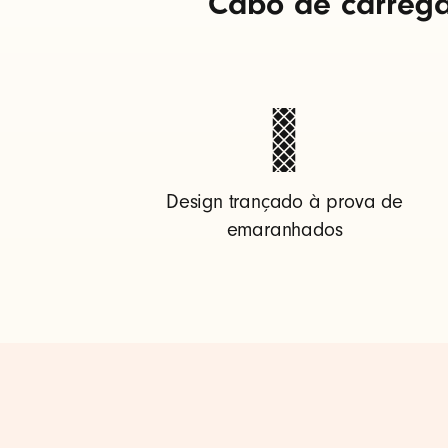
Cabo de carrega
e
n
t
Design trançado à prova de
o
emaranhados
B
e
a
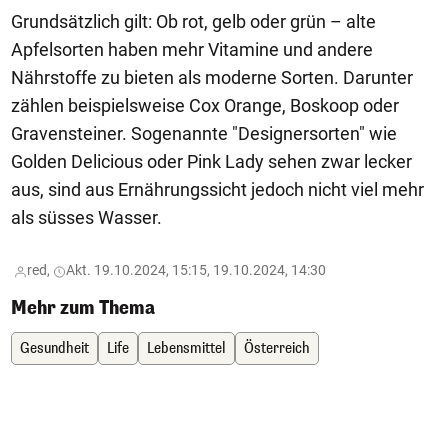
Grundsätzlich gilt: Ob rot, gelb oder grün – alte
Apfelsorten haben mehr Vitamine und andere
Nährstoffe zu bieten als moderne Sorten. Darunter
zählen beispielsweise Cox Orange, Boskoop oder
Gravensteiner. Sogenannte "Designersorten" wie
Golden Delicious oder Pink Lady sehen zwar lecker
aus, sind aus Ernährungssicht jedoch nicht viel mehr
als süsses Wasser.
red,
Akt. 19.10.2024, 15:15, 19.10.2024, 14:30
Mehr zum Thema
Gesundheit
Life
Lebensmittel
Österreich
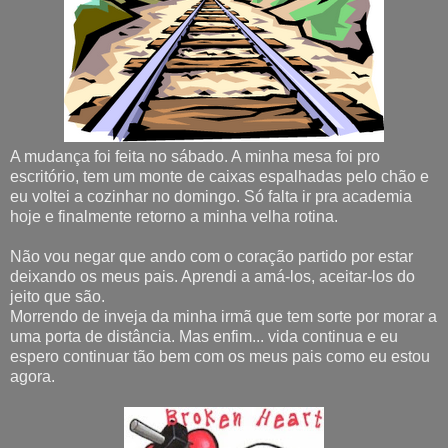
A mudança foi feita no sábado. A minha mesa foi pro
escritório, tem um monte de caixas espalhadas pelo chão e
eu voltei a cozinhar no domingo. Só falta ir pra academia
hoje e finalmente retorno a minha velha rotina.
Não vou negar que ando com o coração partido por estar
deixando os meus pais. Aprendi a amá-los, aceitar-los do
jeito que são.
Morrendo de inveja da minha irmã que tem sorte por morar a
uma porta de distância. Mas enfim... vida continua e eu
espero continuar tão bem com os meus pais como eu estou
agora.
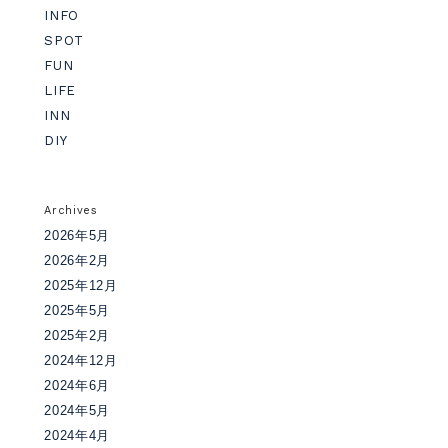
INFO
SPOT
FUN
LIFE
INN
DIY
Archives
2026年5月
2026年2月
2025年12月
2025年5月
2025年2月
2024年12月
2024年6月
2024年5月
2024年4月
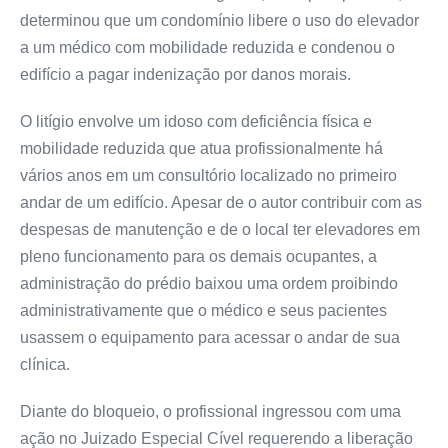
determinou que um condomínio libere o uso do elevador
a um médico com mobilidade reduzida e condenou o
edifício a pagar indenização por danos morais.
O litígio envolve um idoso com deficiência física e
mobilidade reduzida que atua profissionalmente há
vários anos em um consultório localizado no primeiro
andar de um edifício. Apesar de o autor contribuir com as
despesas de manutenção e de o local ter elevadores em
pleno funcionamento para os demais ocupantes, a
administração do prédio baixou uma ordem proibindo
administrativamente que o médico e seus pacientes
usassem o equipamento para acessar o andar de sua
clínica.
Diante do bloqueio, o profissional ingressou com uma
ação no Juizado Especial Cível requerendo a liberação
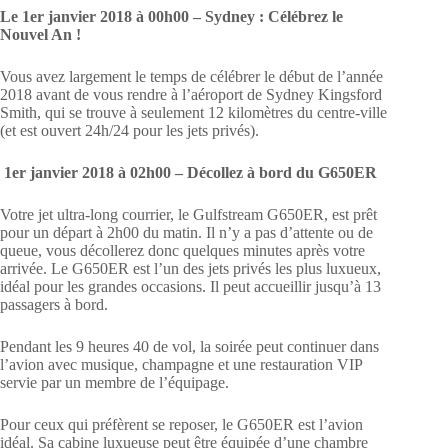
Le 1er janvier 2018 à 00h00 – Sydney
: Célébrez le
Nouvel An
!
Vous avez largement le temps de célébrer le début de l’année
2018 avant de vous rendre à l’aéroport de Sydney Kingsford
Smith, qui se trouve à seulement 12 kilomètres du centre-ville
(et est ouvert 24h/24 pour les jets privés).
1er janvier 2018 à 02h00 – Décollez à bord du G650ER
Votre jet ultra-long courrier, le Gulfstream G650ER, est prêt
pour un départ à 2h00 du matin. Il n’y a pas d’attente ou de
queue, vous décollerez donc quelques minutes après votre
arrivée. Le G650ER est l’un des jets privés les plus luxueux,
idéal pour les grandes occasions. Il peut accueillir jusqu’à 13
passagers à bord.
Pendant les 9 heures 40 de vol, la soirée peut continuer dans
l’avion avec musique, champagne et une restauration VIP
servie par un membre de l’équipage.
Pour ceux qui préfèrent se reposer, le G650ER est l’avion
idéal. Sa cabine luxueuse peut être équipée d’une chambre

○ ○ ○ ○ ○ ○ ○

*Your task*: Output every line of the records exactly, excluding all pictures.

*Task result*:
Cabo de carrega
e
n
t
Design trançado à prova de
o
emaranhados
B
e
a
Grundsätzlich gilt: Ob rot, gelb oder grün – alte
Apfelsorten haben mehr Vitamine und andere
Nährstoffe zu bieten als moderne Sorten. Darunter
zählen beispielsweise Cox Orange, Boskoop oder
Gravensteiner. Sogenannte "Designersorten" wie
Golden Delicious oder Pink Lady sehen zwar lecker
aus, sind aus Ernährungssicht jedoch nicht viel mehr
als süsses Wasser.
red,
Akt. 19.10.2024, 15:15, 19.10.2024, 14:30
Mehr zum Thema
Gesundheit
Life
Lebensmittel
Österreich
A mudança foi feita no sábado. A minha mesa foi pro
escritório, tem um monte de caixas espalhadas pelo chão e
eu voltei a cozinhar no domingo. Só falta ir pra academia
hoje e finalmente retorno a minha velha rotina.
Não vou negar que ando com o coração partido por estar
deixando os meus pais. Aprendi a amá-los, aceitar-los do
jeito que são.
Morrendo de inveja da minha irmã que tem sorte por morar a
uma porta de distância. Mas enfim... vida continua e eu
espero continuar tão bem com os meus pais como eu estou
agora.
INFO
SPOT
FUN
LIFE
INN
DIY
Archives
2026年5月
2026年2月
2025年12月
2025年5月
2025年2月
2024年12月
2024年6月
2024年5月
2024年4月
determinou que um condomínio libere o uso do elevador
a um médico com mobilidade reduzida e condenou o
edifício a pagar indenização por danos morais.
O litígio envolve um idoso com deficiência física e
mobilidade reduzida que atua profissionalmente há
vários anos em um consultório localizado no primeiro
andar de um edifício. Apesar de o autor contribuir com as
despesas de manutenção e de o local ter elevadores em
pleno funcionamento para os demais ocupantes, a
administração do prédio baixou uma ordem proibindo
administrativamente que o médico e seus pacientes
usassem o equipamento para acessar o andar de sua
clínica.
Diante do bloqueio, o profissional ingressou com uma
ação no Juizado Especial Cível requerendo a liberação
Le 1er janvier 2018 à 00h00 – Sydney
: Célébrez le
Nouvel An
!
Vous avez largement le temps de célébrer le début de l’année
2018 avant de vous rendre à l’aéroport de Sydney Kingsford
Smith, qui se trouve à seulement 12 kilomètres du centre-ville
(et est ouvert 24h/24 pour les jets privés).
1er janvier 2018 à 02h00 – Décollez à bord du G650ER
Votre jet ultra-long courrier, le Gulfstream G650ER, est prêt
pour un départ à 2h00 du matin. Il n’y a pas d’attente ou de
queue, vous décollerez donc quelques minutes après votre
arrivée. Le G650ER est l’un des jets privés les plus luxueux,
idéal pour les grandes occasions. Il peut accueillir jusqu’à 13
passagers à bord.
Pendant les 9 heures 40 de vol, la soirée peut continuer dans
l’avion avec musique, champagne et une restauration VIP
servie par un membre de l’équipage.
Pour ceux qui préfèrent se reposer, le G650ER est l’avion
idéal. Sa cabine luxueuse peut être équipée d’une chambre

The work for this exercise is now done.